Furthermore, distinct bacterial strains and species can exchange their genetic information via a process called horizontal gene transfer. This helps bacteria to survive during unfavourable conditions and thus significantly speeds up the spread of resistance genes within bacterial populations. Consequently, in 2002, S. aureus strain resistant to vancomycin (VRSA), an antibiotic that is used to treat MRSA infections, was isolated from patient who was co-infected with vancomycin-resistant enterococci. Hence, scientists all over the world are extensively searching for and studying new approaches to prevent, to treat and to eliminate this rogue bacterium.
So far, there is no approved vaccine against S. aureus infections despite several clinical trials. While some of the vaccine candidates have shown immune protection, others impaired immune responses. In 2005, the phase III trial of StaphVax vaccine by Nabi Biopharmaceuticals failed and further development was stopped. Merck’s V710 vaccine trial was terminated during phase II/III due to the higher mortality and morbidity among patients who developed S. aureus infection.
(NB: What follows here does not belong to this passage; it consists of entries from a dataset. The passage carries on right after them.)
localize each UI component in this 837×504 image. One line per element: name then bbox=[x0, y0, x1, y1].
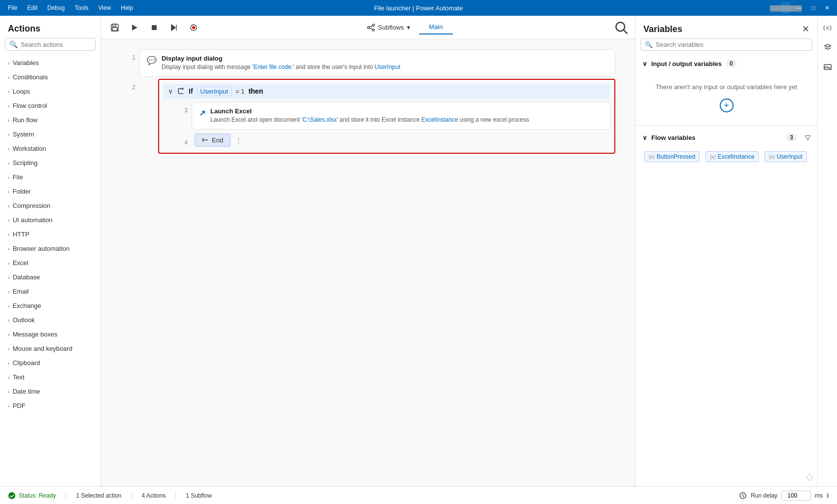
step-desc-link1: 'Enter file code:' bbox=[252, 64, 294, 70]
flow-section-header[interactable]: ∨ Flow variables 3 ▽ bbox=[640, 130, 812, 145]
action-messageboxes[interactable]: ›Message boxes bbox=[0, 327, 100, 341]
action-email[interactable]: ›Email bbox=[0, 284, 100, 299]
action-http[interactable]: ›HTTP bbox=[0, 227, 100, 241]
var-name: ButtonPressed bbox=[657, 153, 696, 160]
svg-point-8 bbox=[192, 26, 195, 29]
search-input[interactable] bbox=[21, 41, 91, 48]
canvas-search-button[interactable] bbox=[613, 20, 629, 35]
action-mouseandkeyboard[interactable]: ›Mouse and keyboard bbox=[0, 341, 100, 356]
stop-button[interactable] bbox=[146, 20, 162, 35]
action-uiautomation[interactable]: ›UI automation bbox=[0, 213, 100, 227]
end-row: 4 End ⋮ bbox=[163, 132, 610, 149]
action-loops[interactable]: ›Loops bbox=[0, 84, 100, 99]
divider-1 bbox=[66, 492, 66, 500]
minimize-btn[interactable]: ─ bbox=[794, 2, 805, 14]
chevron-icon: › bbox=[8, 374, 10, 380]
menu-debug[interactable]: Debug bbox=[43, 2, 68, 13]
subflows-button[interactable]: Subflows ▾ bbox=[362, 21, 415, 34]
step-button[interactable] bbox=[166, 20, 182, 35]
action-system[interactable]: ›System bbox=[0, 127, 100, 141]
action-runflow[interactable]: ›Run flow bbox=[0, 113, 100, 127]
run-delay-info-button[interactable]: ℹ bbox=[827, 492, 829, 499]
variables-search-input[interactable] bbox=[656, 41, 808, 48]
io-count-badge: 0 bbox=[726, 60, 737, 67]
end-more-icon[interactable]: ⋮ bbox=[234, 134, 244, 146]
chevron-icon: › bbox=[8, 74, 10, 80]
run-button[interactable] bbox=[127, 20, 142, 35]
action-folder[interactable]: ›Folder bbox=[0, 184, 100, 199]
layers-icon-btn[interactable] bbox=[820, 39, 836, 55]
var-search-icon: 🔍 bbox=[645, 41, 653, 48]
image-icon-btn[interactable] bbox=[820, 59, 836, 75]
action-label: Message boxes bbox=[13, 331, 58, 338]
svg-rect-1 bbox=[113, 24, 116, 27]
variables-title: Variables bbox=[643, 24, 682, 34]
dialog-icon: 💬 bbox=[147, 56, 157, 65]
step-title-3: Launch Excel bbox=[210, 107, 603, 115]
filter-icon[interactable]: ▽ bbox=[805, 134, 810, 141]
action-workstation[interactable]: ›Workstation bbox=[0, 141, 100, 156]
io-collapse-icon: ∨ bbox=[642, 60, 647, 67]
action-scripting[interactable]: ›Scripting bbox=[0, 156, 100, 170]
chevron-icon: › bbox=[8, 360, 10, 366]
action-conditionals[interactable]: ›Conditionals bbox=[0, 70, 100, 84]
maximize-btn[interactable]: □ bbox=[807, 2, 819, 14]
end-button[interactable]: End bbox=[195, 134, 231, 147]
section-divider bbox=[636, 125, 817, 126]
add-variable-button[interactable]: + bbox=[720, 99, 734, 112]
action-exchange[interactable]: ›Exchange bbox=[0, 299, 100, 313]
record-button[interactable] bbox=[186, 20, 201, 35]
menu-help[interactable]: Help bbox=[117, 2, 137, 13]
var-icon: (x) bbox=[710, 154, 716, 160]
action-database[interactable]: ›Database bbox=[0, 270, 100, 284]
step-card-3[interactable]: ↗ Launch Excel Launch Excel and open doc… bbox=[192, 102, 610, 130]
variables-close-button[interactable]: ✕ bbox=[802, 24, 809, 34]
run-delay-input[interactable] bbox=[781, 491, 811, 501]
action-variables[interactable]: ›Variables bbox=[0, 56, 100, 70]
actions-search-box[interactable]: 🔍 bbox=[5, 38, 96, 51]
var-chip-excelinstance[interactable]: (x) ExcelInstance bbox=[705, 151, 759, 162]
menu-view[interactable]: View bbox=[94, 2, 115, 13]
titlebar: File Edit Debug Tools View Help File lau… bbox=[0, 0, 837, 16]
io-section-header[interactable]: ∨ Input / output variables 0 bbox=[640, 56, 812, 71]
step-card-1[interactable]: 💬 Display input dialog Display input dia… bbox=[139, 49, 615, 77]
menu-tools[interactable]: Tools bbox=[70, 2, 92, 13]
action-clipboard[interactable]: ›Clipboard bbox=[0, 356, 100, 370]
step-desc-3: Launch Excel and open document 'C:\Sales… bbox=[210, 116, 603, 124]
step-desc-prefix: Display input dialog with message bbox=[162, 64, 252, 70]
image-icon bbox=[823, 63, 832, 71]
action-datetime[interactable]: ›Date time bbox=[0, 384, 100, 399]
if-header[interactable]: ∨ If UserInput = 1 then bbox=[163, 84, 610, 99]
action-text[interactable]: ›Text bbox=[0, 370, 100, 384]
variables-search-box[interactable]: 🔍 bbox=[640, 38, 812, 51]
svg-rect-2 bbox=[112, 28, 117, 31]
save-button[interactable] bbox=[107, 20, 123, 35]
var-chip-userinput[interactable]: (x) UserInput bbox=[765, 151, 807, 162]
divider-3 bbox=[175, 492, 176, 500]
if-var: UserInput bbox=[197, 87, 232, 96]
run-delay-group: Run delay ms ℹ bbox=[739, 491, 829, 501]
action-outlook[interactable]: ›Outlook bbox=[0, 313, 100, 327]
chevron-icon: › bbox=[8, 146, 10, 152]
if-block: ∨ If UserInput = 1 then 3 ↗ bbox=[158, 79, 615, 154]
variables-icon-btn[interactable]: {x} bbox=[820, 20, 836, 35]
action-compression[interactable]: ›Compression bbox=[0, 199, 100, 213]
action-label: Database bbox=[13, 273, 40, 281]
menu-file[interactable]: File bbox=[4, 2, 21, 13]
collapse-icon[interactable]: ∨ bbox=[168, 87, 173, 95]
titlebar-left: File Edit Debug Tools View Help bbox=[4, 2, 137, 13]
flow-variables-section: ∨ Flow variables 3 ▽ (x) ButtonPressed (… bbox=[636, 130, 817, 173]
close-btn[interactable]: ✕ bbox=[821, 2, 833, 14]
action-browserautomation[interactable]: ›Browser automation bbox=[0, 241, 100, 256]
tab-main[interactable]: Main bbox=[419, 20, 453, 34]
action-pdf[interactable]: ›PDF bbox=[0, 399, 100, 413]
bottom-diamond: ◇ bbox=[636, 467, 817, 486]
action-flowcontrol[interactable]: ›Flow control bbox=[0, 99, 100, 113]
menu-edit[interactable]: Edit bbox=[23, 2, 41, 13]
chevron-icon: › bbox=[8, 317, 10, 323]
action-file[interactable]: ›File bbox=[0, 170, 100, 184]
action-excel[interactable]: ›Excel bbox=[0, 256, 100, 270]
action-label: Outlook bbox=[13, 316, 35, 324]
excel-instance-link: ExcelInstance bbox=[421, 116, 458, 123]
var-chip-buttonpressed[interactable]: (x) ButtonPressed bbox=[644, 151, 700, 162]
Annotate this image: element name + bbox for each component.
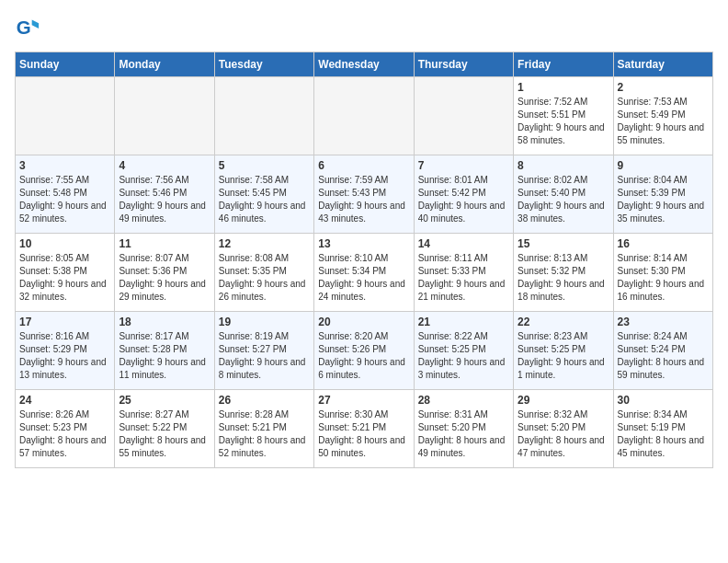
- weekday-header-tuesday: Tuesday: [214, 52, 313, 77]
- day-info: Sunrise: 7:58 AMSunset: 5:45 PMDaylight:…: [219, 174, 310, 225]
- day-number: 25: [119, 394, 210, 407]
- calendar-cell: 11Sunrise: 8:07 AMSunset: 5:36 PMDayligh…: [115, 234, 214, 312]
- calendar-cell: 22Sunrise: 8:23 AMSunset: 5:25 PMDayligh…: [514, 312, 613, 390]
- day-info: Sunrise: 8:24 AMSunset: 5:24 PMDaylight:…: [618, 330, 709, 382]
- calendar-cell: 14Sunrise: 8:11 AMSunset: 5:33 PMDayligh…: [414, 234, 513, 312]
- calendar-cell: 12Sunrise: 8:08 AMSunset: 5:35 PMDayligh…: [214, 234, 313, 312]
- day-number: 27: [318, 394, 409, 407]
- calendar-cell: 15Sunrise: 8:13 AMSunset: 5:32 PMDayligh…: [514, 234, 613, 312]
- calendar-cell: 9Sunrise: 8:04 AMSunset: 5:39 PMDaylight…: [613, 155, 712, 234]
- day-number: 15: [518, 237, 609, 250]
- weekday-header-monday: Monday: [115, 52, 214, 77]
- day-info: Sunrise: 8:28 AMSunset: 5:21 PMDaylight:…: [219, 408, 310, 460]
- calendar-cell: [115, 77, 214, 155]
- calendar-cell: 29Sunrise: 8:32 AMSunset: 5:20 PMDayligh…: [514, 390, 613, 468]
- calendar-cell: 28Sunrise: 8:31 AMSunset: 5:20 PMDayligh…: [414, 390, 513, 468]
- weekday-header-saturday: Saturday: [613, 52, 712, 77]
- calendar-cell: 26Sunrise: 8:28 AMSunset: 5:21 PMDayligh…: [214, 390, 313, 468]
- calendar-cell: 25Sunrise: 8:27 AMSunset: 5:22 PMDayligh…: [115, 390, 214, 468]
- day-number: 7: [418, 159, 509, 172]
- day-info: Sunrise: 8:05 AMSunset: 5:38 PMDaylight:…: [19, 252, 110, 304]
- day-number: 29: [518, 394, 609, 407]
- day-number: 12: [219, 237, 310, 250]
- day-info: Sunrise: 8:04 AMSunset: 5:39 PMDaylight:…: [618, 174, 709, 225]
- day-info: Sunrise: 7:53 AMSunset: 5:49 PMDaylight:…: [618, 96, 709, 147]
- day-number: 21: [418, 316, 509, 328]
- calendar-cell: [16, 77, 115, 155]
- calendar-cell: 19Sunrise: 8:19 AMSunset: 5:27 PMDayligh…: [214, 312, 313, 390]
- logo-icon: G: [15, 15, 40, 40]
- calendar-cell: 1Sunrise: 7:52 AMSunset: 5:51 PMDaylight…: [514, 77, 613, 155]
- day-info: Sunrise: 8:20 AMSunset: 5:26 PMDaylight:…: [318, 330, 409, 382]
- svg-text:G: G: [17, 17, 31, 38]
- calendar-cell: 30Sunrise: 8:34 AMSunset: 5:19 PMDayligh…: [613, 390, 712, 468]
- day-info: Sunrise: 8:08 AMSunset: 5:35 PMDaylight:…: [219, 252, 310, 304]
- day-number: 9: [618, 159, 709, 172]
- calendar-cell: 6Sunrise: 7:59 AMSunset: 5:43 PMDaylight…: [314, 155, 414, 234]
- day-info: Sunrise: 8:31 AMSunset: 5:20 PMDaylight:…: [418, 408, 509, 460]
- calendar-cell: 24Sunrise: 8:26 AMSunset: 5:23 PMDayligh…: [16, 390, 115, 468]
- calendar-cell: 13Sunrise: 8:10 AMSunset: 5:34 PMDayligh…: [314, 234, 414, 312]
- calendar-cell: [214, 77, 313, 155]
- calendar-cell: 10Sunrise: 8:05 AMSunset: 5:38 PMDayligh…: [16, 234, 115, 312]
- logo: G: [15, 15, 44, 40]
- calendar-cell: 20Sunrise: 8:20 AMSunset: 5:26 PMDayligh…: [314, 312, 414, 390]
- weekday-header-thursday: Thursday: [414, 52, 513, 77]
- day-number: 18: [119, 316, 210, 328]
- day-info: Sunrise: 8:16 AMSunset: 5:29 PMDaylight:…: [19, 330, 110, 382]
- day-info: Sunrise: 8:13 AMSunset: 5:32 PMDaylight:…: [518, 252, 609, 304]
- weekday-header-friday: Friday: [514, 52, 613, 77]
- day-info: Sunrise: 7:55 AMSunset: 5:48 PMDaylight:…: [19, 174, 110, 225]
- calendar-cell: 18Sunrise: 8:17 AMSunset: 5:28 PMDayligh…: [115, 312, 214, 390]
- day-info: Sunrise: 8:32 AMSunset: 5:20 PMDaylight:…: [518, 408, 609, 460]
- calendar-table: SundayMondayTuesdayWednesdayThursdayFrid…: [15, 52, 713, 468]
- day-number: 10: [19, 237, 110, 250]
- day-number: 6: [318, 159, 409, 172]
- week-row: 10Sunrise: 8:05 AMSunset: 5:38 PMDayligh…: [16, 234, 713, 312]
- day-number: 1: [518, 81, 609, 94]
- calendar-cell: 16Sunrise: 8:14 AMSunset: 5:30 PMDayligh…: [613, 234, 712, 312]
- calendar-cell: 3Sunrise: 7:55 AMSunset: 5:48 PMDaylight…: [16, 155, 115, 234]
- day-info: Sunrise: 8:17 AMSunset: 5:28 PMDaylight:…: [119, 330, 210, 382]
- calendar-cell: [314, 77, 414, 155]
- day-number: 22: [518, 316, 609, 328]
- header-row: SundayMondayTuesdayWednesdayThursdayFrid…: [16, 52, 713, 77]
- day-number: 24: [19, 394, 110, 407]
- day-number: 13: [318, 237, 409, 250]
- week-row: 3Sunrise: 7:55 AMSunset: 5:48 PMDaylight…: [16, 155, 713, 234]
- calendar-cell: 5Sunrise: 7:58 AMSunset: 5:45 PMDaylight…: [214, 155, 313, 234]
- svg-marker-1: [32, 20, 39, 29]
- day-info: Sunrise: 8:22 AMSunset: 5:25 PMDaylight:…: [418, 330, 509, 382]
- page-header: G: [15, 15, 713, 40]
- day-info: Sunrise: 7:59 AMSunset: 5:43 PMDaylight:…: [318, 174, 409, 225]
- calendar-cell: 21Sunrise: 8:22 AMSunset: 5:25 PMDayligh…: [414, 312, 513, 390]
- day-number: 30: [618, 394, 709, 407]
- calendar-cell: 2Sunrise: 7:53 AMSunset: 5:49 PMDaylight…: [613, 77, 712, 155]
- day-number: 14: [418, 237, 509, 250]
- day-number: 23: [618, 316, 709, 328]
- day-number: 11: [119, 237, 210, 250]
- day-number: 19: [219, 316, 310, 328]
- day-number: 5: [219, 159, 310, 172]
- day-info: Sunrise: 8:01 AMSunset: 5:42 PMDaylight:…: [418, 174, 509, 225]
- day-info: Sunrise: 8:14 AMSunset: 5:30 PMDaylight:…: [618, 252, 709, 304]
- calendar-cell: 8Sunrise: 8:02 AMSunset: 5:40 PMDaylight…: [514, 155, 613, 234]
- day-info: Sunrise: 7:56 AMSunset: 5:46 PMDaylight:…: [119, 174, 210, 225]
- day-info: Sunrise: 8:07 AMSunset: 5:36 PMDaylight:…: [119, 252, 210, 304]
- weekday-header-wednesday: Wednesday: [314, 52, 414, 77]
- calendar-cell: [414, 77, 513, 155]
- week-row: 24Sunrise: 8:26 AMSunset: 5:23 PMDayligh…: [16, 390, 713, 468]
- day-number: 2: [618, 81, 709, 94]
- weekday-header-sunday: Sunday: [16, 52, 115, 77]
- calendar-cell: 7Sunrise: 8:01 AMSunset: 5:42 PMDaylight…: [414, 155, 513, 234]
- day-info: Sunrise: 8:02 AMSunset: 5:40 PMDaylight:…: [518, 174, 609, 225]
- calendar-cell: 23Sunrise: 8:24 AMSunset: 5:24 PMDayligh…: [613, 312, 712, 390]
- day-info: Sunrise: 8:27 AMSunset: 5:22 PMDaylight:…: [119, 408, 210, 460]
- day-number: 16: [618, 237, 709, 250]
- day-info: Sunrise: 8:26 AMSunset: 5:23 PMDaylight:…: [19, 408, 110, 460]
- day-info: Sunrise: 8:19 AMSunset: 5:27 PMDaylight:…: [219, 330, 310, 382]
- day-number: 28: [418, 394, 509, 407]
- calendar-cell: 27Sunrise: 8:30 AMSunset: 5:21 PMDayligh…: [314, 390, 414, 468]
- day-number: 4: [119, 159, 210, 172]
- day-number: 3: [19, 159, 110, 172]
Lastly, S. aureus four-antigen vaccine SA4Ag developed by Pfizer has commenced a phase 2b trial in 2015 with yet unpublished results.
There are many speculations why design of anti-S. aureus vaccine is so difficult. Firstly, most of the research on S. aureus infections is based on mouse models; however, mouse is not a natural host of human S. aureus isolates. Furthermore, distinct mechanisms play a role during activation of protective immunity in mice and in humans. Secondly, the long-term interaction between S. aureus in the microflora and our immune system has probably induce a natural protection already. Lastly, S. aureus has a great arsenal of manipulative strategies which enables it to escape from our immune system. Hence, the question is whether it is possible to design a universal vaccine against S. aureus. Perhaps, we should focus on prevention of infection and reduction of complications during S. aureus infections since it seems that S. aureus is so far winning this battle.
Fig. 1: Haemolysis caused by S.aureus.